- **PROBLEM STATEMENT**:
Without the pictures, print each of the records below exactly as it appears.

- **EXTRACTED INFORMATION**:
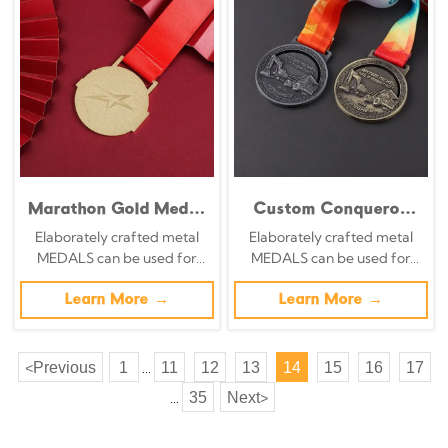
Marathon Gold Medal
Custom Conqueror
Metal Football Sports
Marathon Medal 2022
Elaborately crafted metal
Elaborately crafted metal
Award Medal
- Unique Marathon
MEDALS can be used for
MEDALS can be used for
Medal
celebration events based on
celebration events based on
specific achievements and
Learn More →
specific achievements and
Learn More →
themes of various sports
themes of various sports
Previous
1
11
12
13
14
15
16
17
<
...
35
Next
>
...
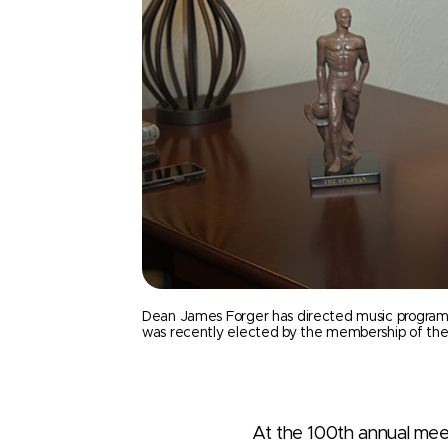
Dean James Forger has directed music programs at
was recently elected by the membership of the N
At the 100th annual mee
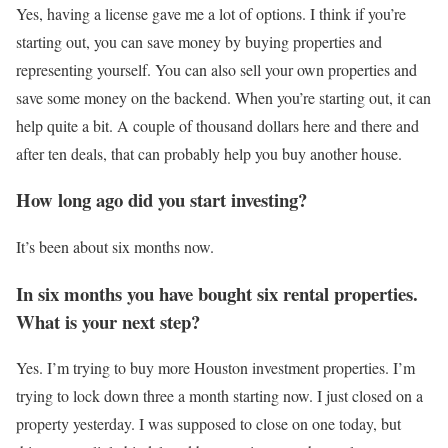
Yes, having a license gave me a lot of options. I think if you’re
starting out, you can save money by buying properties and
representing yourself. You can also sell your own properties and
save some money on the backend. When you’re starting out, it can
help quite a bit. A couple of thousand dollars here and there and
after ten deals, that can probably help you buy another house.
How long ago did you start investing?
It’s been about six months now.
In six months you have bought six rental properties.
What is your
next
step?
Yes. I’m trying to buy more Houston investment properties. I’m
trying to lock down three a month starting now. I just closed on a
property yesterday. I was supposed to close on one today, but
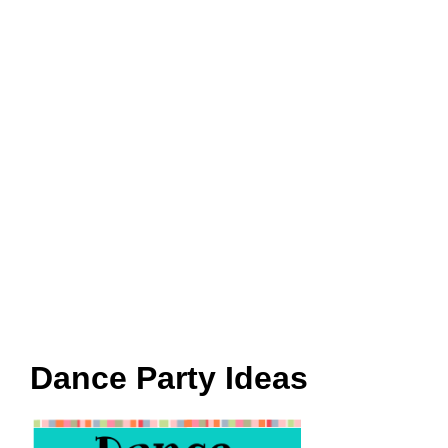
Dance Party Ideas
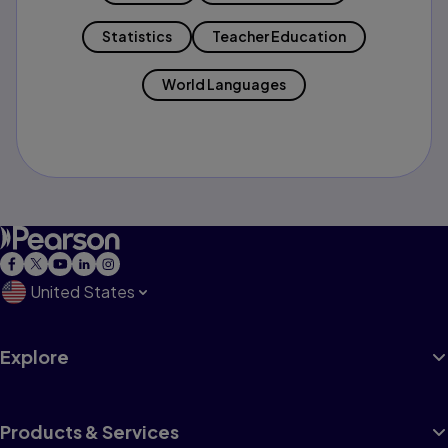
Statistics
Teacher Education
World Languages
United States
Explore
Products & Services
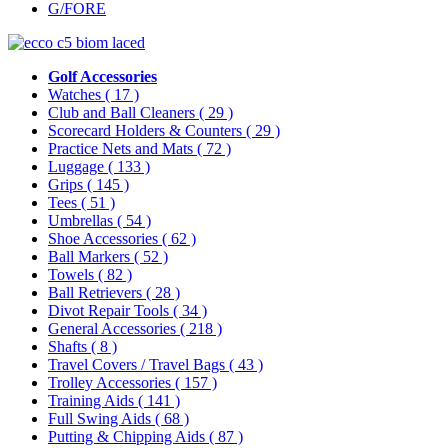
G/FORE
Golf Accessories
Watches
( 17 )
Club and Ball Cleaners
( 29 )
Scorecard Holders & Counters
( 29 )
Practice Nets and Mats
( 72 )
Luggage
( 133 )
Grips
( 145 )
Tees
( 51 )
Umbrellas
( 54 )
Shoe Accessories
( 62 )
Ball Markers
( 52 )
Towels
( 82 )
Ball Retrievers
( 28 )
Divot Repair Tools
( 34 )
General Accessories
( 218 )
Shafts
( 8 )
Travel Covers / Travel Bags
( 43 )
Trolley Accessories
( 157 )
Training Aids
( 141 )
Full Swing Aids
( 68 )
Putting & Chipping Aids
( 87 )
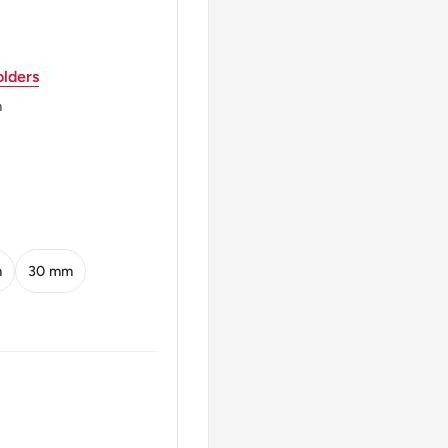
lders
m
m
30 mm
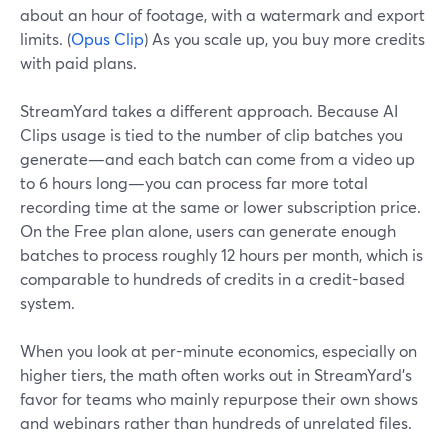
about an hour of footage, with a watermark and export
limits. (
Opus Clip
) As you scale up, you buy more credits
with paid plans.
StreamYard takes a different approach. Because AI
Clips usage is tied to the number of clip batches you
generate—and each batch can come from a video up
to 6 hours long—you can process far more total
recording time at the same or lower subscription price.
On the Free plan alone, users can generate enough
batches to process roughly 12 hours per month, which is
comparable to hundreds of credits in a credit-based
system.
When you look at per-minute economics, especially on
higher tiers, the math often works out in StreamYard’s
favor for teams who mainly repurpose their own shows
and webinars rather than hundreds of unrelated files.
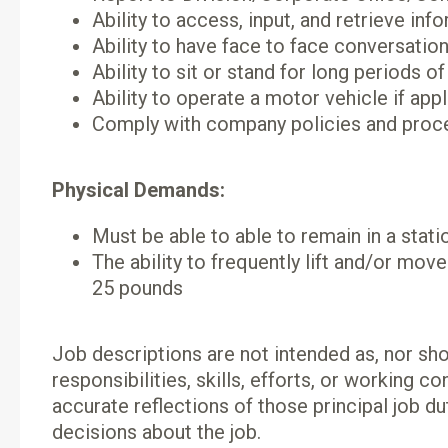
Ability to access, input, and retrieve i
Ability to have face to face conversati
Ability to sit or stand for long period
Ability to operate a motor vehicle if app
Comply with company policies and proc
Physical Demands:
Must be able to able to remain in a stati
The ability to frequently lift and/or mov
25 pounds
Job descriptions are not intended as, nor shou
responsibilities, skills, efforts, or working 
accurate reflections of those principal job du
decisions about the job.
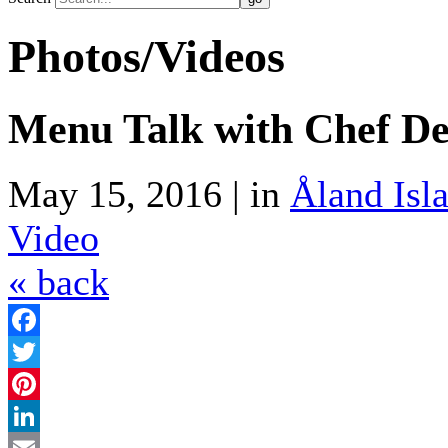
Photos/Videos
Menu Talk with Chef Den
May 15, 2016 | in
Åland Isl
Video
« back
Facebook
Twitter
Pinterest
LinkedIn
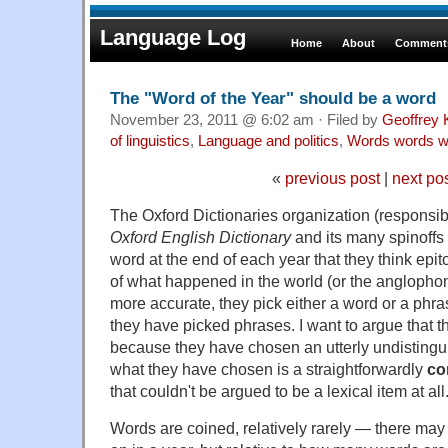
Language Log
Home
About
Comments
The "Word of the Year" should be a word
November 23, 2011 @ 6:02 am · Filed by
Geoffrey 
of linguistics
,
Language and politics
,
Words words w
«
previous post
|
next po
The Oxford Dictionaries organization (responsib
Oxford English Dictionary
and its many spinoffs
word at the end of each year that they think epi
of what happened in the world (or the anglophone 
more accurate, they pick either a word or a phr
they have picked phrases. I want to argue that thi
because they have chosen an utterly undistingu
what they have chosen is a straightforwardly
co
that couldn't be argued to be a lexical item at all
Words are coined, relatively rarely — there may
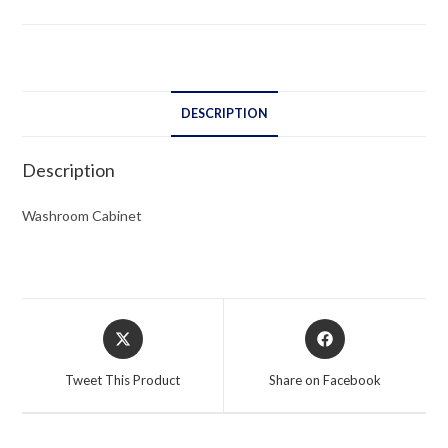
DESCRIPTION
Description
Washroom Cabinet
Opens
Opens
in
in
a
a
Tweet This Product
Share on Facebook
new
new
window
window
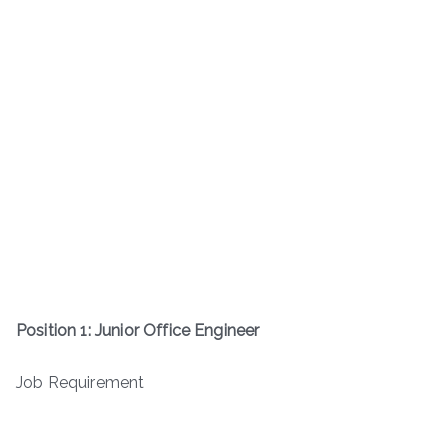
Position 1: Junior Office Engineer
Job Requirement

- **SOLUTION TO THE PROBLEM**:
Marathon Gold Medal
Custom Conqueror
Metal Football Sports
Marathon Medal 2022
Elaborately crafted metal
Elaborately crafted metal
Award Medal
- Unique Marathon
MEDALS can be used for
MEDALS can be used for
Medal
celebration events based on
celebration events based on
specific achievements and
Learn More →
specific achievements and
Learn More →
themes of various sports
themes of various sports
Previous
1
11
12
13
14
15
16
17
<
...
35
Next
>
...
Dean James Forger has directed music programs at
was recently elected by the membership of the N
At the 100th annual mee
Yes, having a license gave me a lot of options. I think if you’re
starting out, you can save money by buying properties and
representing yourself. You can also sell your own properties and
save some money on the backend. When you’re starting out, it can
help quite a bit. A couple of thousand dollars here and there and
after ten deals, that can probably help you buy another house.
How long ago did you start investing?
It’s been about six months now.
In six months you have bought six rental properties.
What is your
next
step?
Yes. I’m trying to buy more Houston investment properties. I’m
trying to lock down three a month starting now. I just closed on a
property yesterday. I was supposed to close on one today, but
Dance Party Ideas
Statistics
Teacher Education
World Languages
United States
Explore
Products & Services
G/FORE
Golf Accessories
Watches
( 17 )
Club and Ball Cleaners
( 29 )
Scorecard Holders & Counters
( 29 )
Practice Nets and Mats
( 72 )
Luggage
( 133 )
Grips
( 145 )
Tees
( 51 )
Umbrellas
( 54 )
Shoe Accessories
( 62 )
Ball Markers
( 52 )
Towels
( 82 )
Ball Retrievers
( 28 )
Divot Repair Tools
( 34 )
General Accessories
( 218 )
Shafts
( 8 )
Travel Covers / Travel Bags
( 43 )
Trolley Accessories
( 157 )
Training Aids
( 141 )
Full Swing Aids
( 68 )
Putting & Chipping Aids
( 87 )
lders
m
m
30 mm
about an hour of footage, with a watermark and export
limits. (
Opus Clip
) As you scale up, you buy more credits
with paid plans.
StreamYard takes a different approach. Because AI
Clips usage is tied to the number of clip batches you
generate—and each batch can come from a video up
to 6 hours long—you can process far more total
recording time at the same or lower subscription price.
On the Free plan alone, users can generate enough
batches to process roughly 12 hours per month, which is
comparable to hundreds of credits in a credit-based
system.
When you look at per-minute economics, especially on
higher tiers, the math often works out in StreamYard’s
favor for teams who mainly repurpose their own shows
and webinars rather than hundreds of unrelated files.
Ability to access, input, and retrieve i
Ability to have face to face conversati
Ability to sit or stand for long period
Ability to operate a motor vehicle if app
Comply with company policies and proc
Physical Demands:
Must be able to able to remain in a stati
The ability to frequently lift and/or mov
25 pounds
Job descriptions are not intended as, nor shou
responsibilities, skills, efforts, or working 
accurate reflections of those principal job du
decisions about the job.
Photos/Videos
Menu Talk with Chef Den
May 15, 2016 | in
Åland Isl
Video
« back
Facebook
Twitter
Pinterest
LinkedIn
Language Log
Home
About
Comments
The "Word of the Year" should be a word
November 23, 2011 @ 6:02 am · Filed by
Geoffrey 
of linguistics
,
Language and politics
,
Words words w
«
previous post
|
next po
The Oxford Dictionaries organization (responsib
Oxford English Dictionary
and its many spinoffs
word at the end of each year that they think epi
of what happened in the world (or the anglophone 
more accurate, they pick either a word or a phr
they have picked phrases. I want to argue that thi
because they have chosen an utterly undistingu
what they have chosen is a straightforwardly
co
that couldn't be argued to be a lexical item at all
Words are coined, relatively rarely — there may
DESCRIPTION
Description
Washroom Cabinet
Opens
Opens
in
in
a
a
Tweet This Product
Share on Facebook
new
new
window
window
Position 1: Junior Office Engineer
Job Requirement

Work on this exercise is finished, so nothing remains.